Content starts

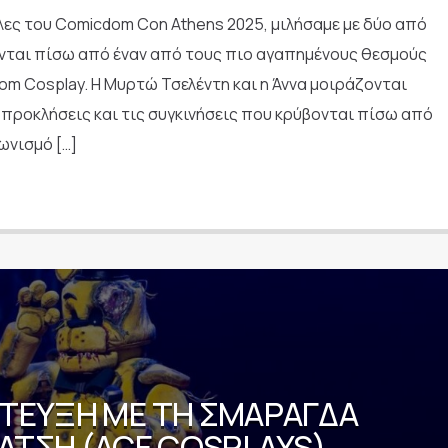
ύλες του Comicdom Con Athens 2025, μιλήσαμε με δύο από
ται πίσω από έναν από τους πιο αγαπημένους θεσμούς
om Cosplay. Η Μυρτώ Τσελέντη και η Άννα μοιράζονται
ς προκλήσεις και τις συγκινήσεις που κρύβονται πίσω από
ωνισμό […]
ΤΕΥΞΗ ΜΕ ΤΗ ΣΜΑΡΆΓΔΑ
ΆΤΣΗ (ACE COSPLAYS)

Content ends

Lines with "πίσω" in the records above: copy every one of them.

◆ Answer section:
ται πίσω από έναν από τους πιο αγαπημένους θεσμούς
ς προκλήσεις και τις συγκινήσεις που κρύβονται πίσω από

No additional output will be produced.